しかし、デレクはなぜ歌わないんだろう?シャイなのか?あれだけギターで歌えるなら少しは歌えるだろうに。でも、来日公演でも2時間近いステージで彼が喋ったのはメンバー紹介とサンキューだけという愛想なしだった。見た感じも喋るよりギター弾いてる方が好き・・てなタイプだが、でも、山岸潤史みたいにギターも弾き倒すわ、電話でも1時間くらいは余裕で喋り倒すわというギタリストもいる。ちょっと例が悪かったか・・。山岸も格別上手くはないが"Down
HomeBlues"なんかを結構ムード出して歌う。
それより長年の封印を解いて、最近、塩次伸二が"Mojo"や"Reconsider Baby"などを歌うようになっている!「なんでもっと早よ歌わんかったん?!」と言いたくなるが、まあそれなりの年月と悟りが固い封印を解いたのだろう。将来は山岸、塩次に全曲歌ってもらって、私は「ウエストロード」のマネージャーとして客席で酒でも飲みながら、女性を口説きたい。もちろん、ギャラはピンハネですよ、ピンハネ。身内を例に出さなくても、あのエリック・クラプトンも歌いはじめは下手やなぁ・・と思ったが、歳月が経つにつれ歌が上手くなり、最近ではまず「歌手」だと思っている若い人達も多いのだから、デレクにもちょっと歌ってもらいたい。
そして、最初からのメンバーであるベースのTodd SmallieとドラムのYonricoScottは、デレクが縦横無尽にギターを弾くことができる素晴らしいリズム隊だ。もともと安定した、グルーヴィーなリズムを繰り出すふたりだったが、最初のアルバムなどと聴き比べると彼等の音楽的な力量はかなり上がったように思う。また、キーボードのKofi
Burbrigeのサウンド作りもバンドに彩りを増やしているし、彼が吹くフルートの音色も印象的だ。そして、デレクのギターからはブルーズはもちろん、ジャズ、フォンク、ソウル、そしてインド音楽(彼はインド思想に傾倒しているらしい)などが玉手箱のように次から次へと飛び出してくる。音楽のインプロヴィゼーションを楽しむ気持ちのある人なら、この多彩さと深さがたっぷり味わえる2時間、2枚組。
例えば、楽器は違うが、同じようにブルース的要素をもつ人気のスティール・ギター奏者、ロバート・ランドルフと比べると、デレクのバンドもパワフルさでは同じようだが遥かに音楽的要素は多彩だし、アップ&ダウンのある構築の仕方も緻密だ。
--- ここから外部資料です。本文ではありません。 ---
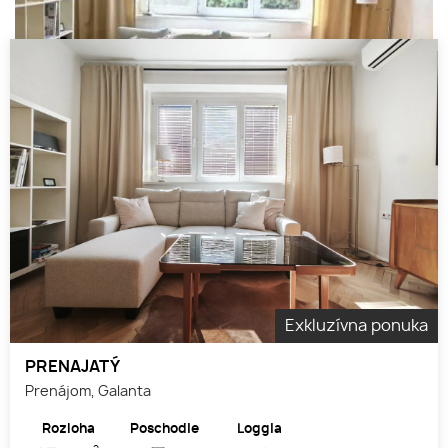
Exkluzívna ponuka
PRENAJATÝ
Prenájom, Galanta
Rozloha
Poschodie
Loggia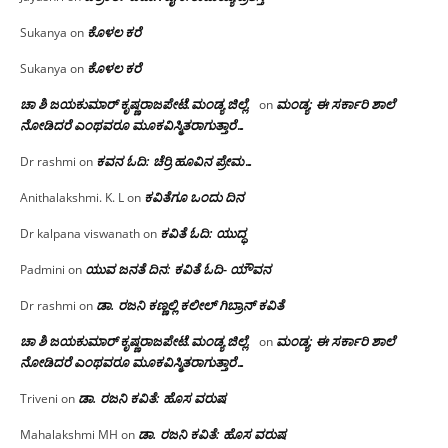
ಕೊಳಲ ಕರೆ
Sukanya
on
ಕೊಳಲ ಕರೆ
Sukanya
on
ಚಾ ಶಿ ಜಯಕುಮಾರ್ ಕೃಷ್ಣರಾಜಪೇಟೆ.ಮಂಡ್ಯ ಜಿಲ್ಲೆ.
ಮಂಡ್ಯ: ಈ ಸರ್ಕಾರಿ ಶಾಲೆ
on
ನೋಡಿದರೆ ಎಂಥವರೂ ಮೂಕವಿಸ್ಮಿತರಾಗುತ್ತಾರೆ…
ಕವನ ಓದಿ: ಚೆರ್ರಿ ಹೂವಿನ ಪ್ರೇಮ…
Dr rashmi
on
ಕವಿತೆಗೂ ಒಂದು ದಿನ
Anithalakshmi. K. L
on
ಕವಿತೆ ಓದಿ: ಯುದ್ಧ
Dr kalpana viswanath
on
ಯುವ ಜನತೆ ದಿನ: ಕವಿತೆ ಓದಿ- ಯೌವನ
Padmini
on
ಡಾ. ರಜನಿ‌ ಕಣ್ಣಲ್ಲಿ ಕಲೀಲ್ ಗಿಬ್ರಾನ್ ಕವಿತೆ
Dr rashmi
on
ಚಾ ಶಿ ಜಯಕುಮಾರ್ ಕೃಷ್ಣರಾಜಪೇಟೆ.ಮಂಡ್ಯ ಜಿಲ್ಲೆ.
ಮಂಡ್ಯ: ಈ ಸರ್ಕಾರಿ ಶಾಲೆ
on
ನೋಡಿದರೆ ಎಂಥವರೂ ಮೂಕವಿಸ್ಮಿತರಾಗುತ್ತಾರೆ…
ಡಾ. ರಜನಿ ಕವಿತೆ: ಹೊಸ ವರುಷ
Triveni
on
ಡಾ. ರಜನಿ ಕವಿತೆ: ಹೊಸ ವರುಷ
Mahalakshmi MH
on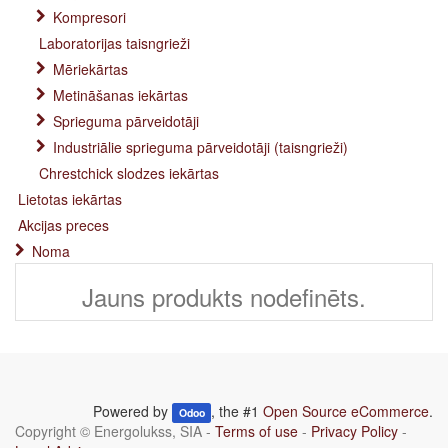
Kompresori
Laboratorijas taisngrieži
Mēriekārtas
Metināšanas iekārtas
Sprieguma pārveidotāji
Industriālie sprieguma pārveidotāji (taisngrieži)
Chrestchick slodzes iekārtas
Lietotas iekārtas
Akcijas preces
Noma
Jauns produkts nodefinēts.
Powered by
, the #1
Open Source eCommerce
.
Odoo
Copyright ©
Energolukss, SIA
-
Terms of use
-
Privacy Policy
-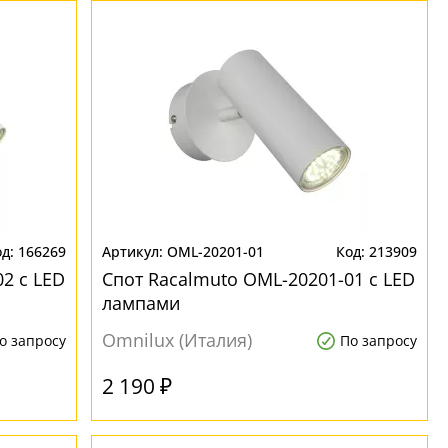
166269
OML-20201-01
213909
2 с LED
Спот Racalmuto OML-20201-01 с LED
лампами
Omnilux (Италия)
о запросу
По запросу
2 190 ₽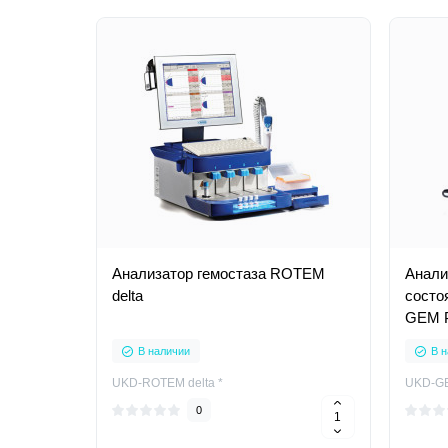
Анализатор гемостаза ROTEM
Анали
delta
состо
GEM P
В наличии
В н
UKD-ROTEM delta *
UKD-GE
0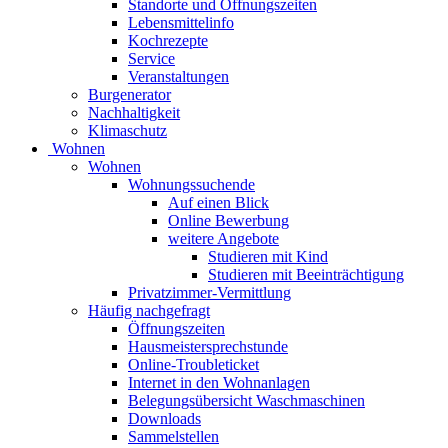
Standorte und Öffnungszeiten
Lebensmittelinfo
Kochrezepte
Service
Veranstaltungen
Burgenerator
Nachhaltigkeit
Klimaschutz
Wohnen
Wohnen
Wohnungssuchende
Auf einen Blick
Online Bewerbung
weitere Angebote
Studieren mit Kind
Studieren mit Beeinträchtigung
Privatzimmer-Vermittlung
Häufig nachgefragt
Öffnungszeiten
Hausmeistersprechstunde
Online-Troubleticket
Internet in den Wohnanlagen
Belegungsübersicht Waschmaschinen
Downloads
Sammelstellen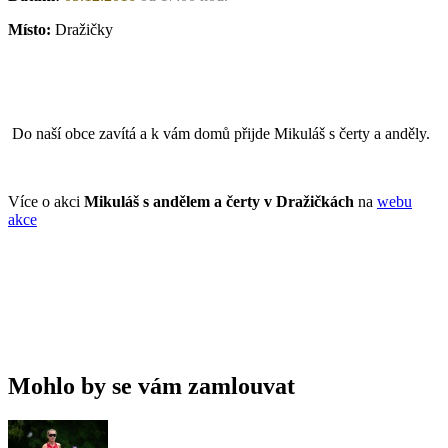
Místo:
Dražičky
Do naší obce zavítá a k vám domů přijde Mikuláš s čerty a anděly.
Více o akci
Mikuláš s andělem a čerty v Dražičkách
na
webu
akce
Mohlo by se vám zamlouvat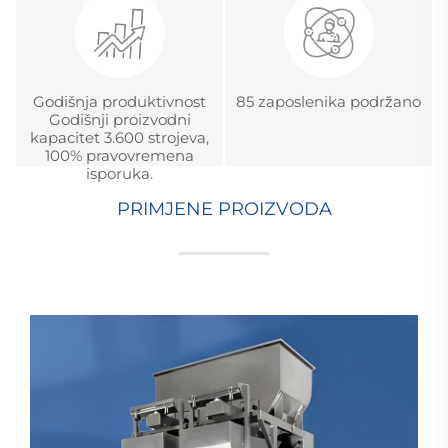
Godišnja produktivnost
85 zaposlenika podržano
Godišnji proizvodni
kapacitet 3.600 strojeva,
100% pravovremena
isporuka.
PRIMJENE PROIZVODA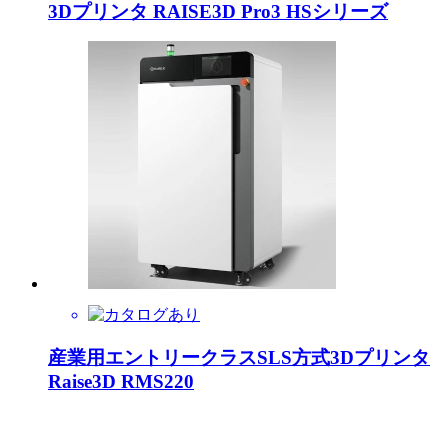
3Dプリンタ RAISE3D Pro3 HSシリーズ
産業用エントリークラスSLS方式3Dプリンタ
Raise3D RMS220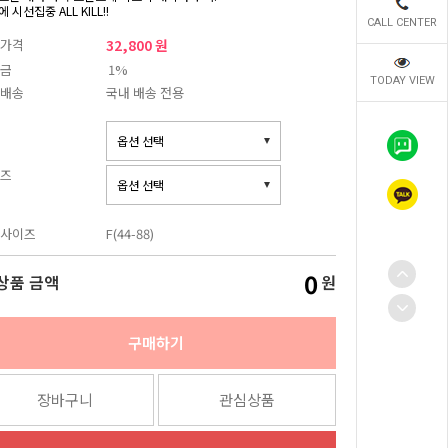
 시선집중 ALL KILL!!
CALL CENTER
가격
32,800 원
금
1%
TODAY VIEW
배송
국내 배송 전용
즈
사이즈
F(44-88)
0
상품 금액
원
구매하기
장바구니
관심상품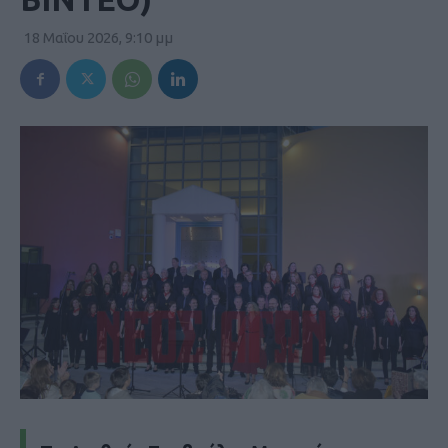
18 Μαΐου 2026, 9:10 μμ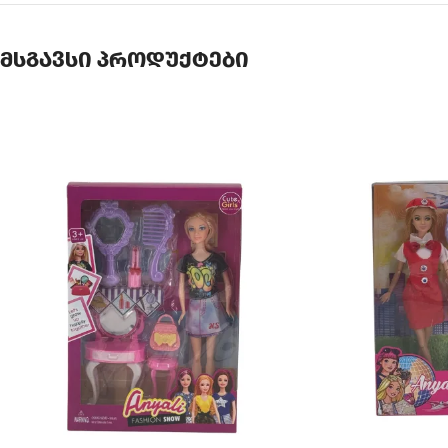
მსგავსი პროდუქტები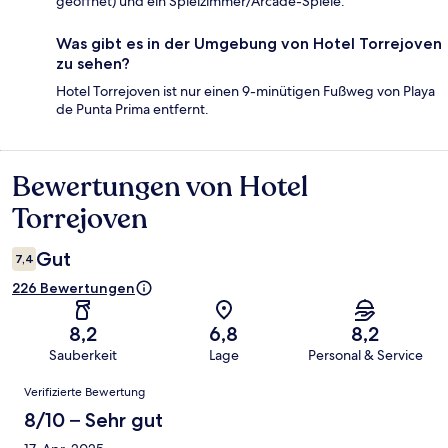
geöffnet) und ein Spielzimmer/Arcade-Spiele.
Was gibt es in der Umgebung von Hotel Torrejoven
zu sehen?
Hotel Torrejoven ist nur einen 9-minütigen Fußweg von Playa
de Punta Prima entfernt.
Bewertungen von Hotel
Bewertungen
Torrejoven
Gut
7,4
226 Bewertungen
8,2
6,8
8,2
Sauberkeit
Lage
Personal & Service
Bewertungen
Verifizierte Bewertung
8/10 – Sehr gut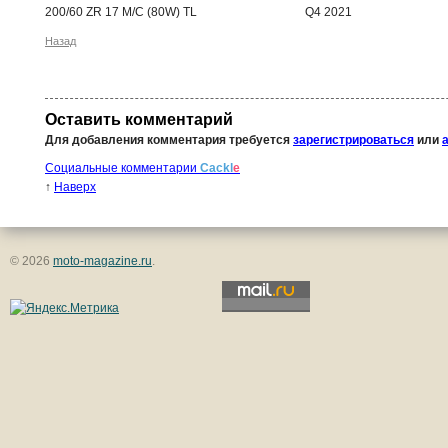
200/60 ZR 17 M/C (80W) TL Q4 2021
Назад
Оставить комментарий
Для добавления комментария требуется
зарегистрироваться
или
Социальные комментарии
Cackl
e
↑
Наверх
© 2026
moto-magazine.ru
.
ランドルフも恐らく多彩な音楽性はもっているのだろうが、ダンサブルであることを意識し過ぎてるように思え、それが平面的でラウドなものしか私には残さない時が多い。一方、デレクたちの出している多面的な音は、聴き手に次々と万華鏡を覗くようにいろんなことをイマジネイションさせてくれる。一体こいつはどのくらい音楽を知っているのだろうか?と驚かされる。最近というより亡きスティーヴィ・レイボーンが現れて以降、ブルーズ関係には(特にギタリストは)パワフルで、ラウドで、ハイパーで・・という若手しか見当たらなくなってきているが、手の内がすぐ見えるだけのパワフルさではおっさんは飽きてしまう。鳴り物入りで登場したジョニー・ラングなんてもう私は飽きてしまった。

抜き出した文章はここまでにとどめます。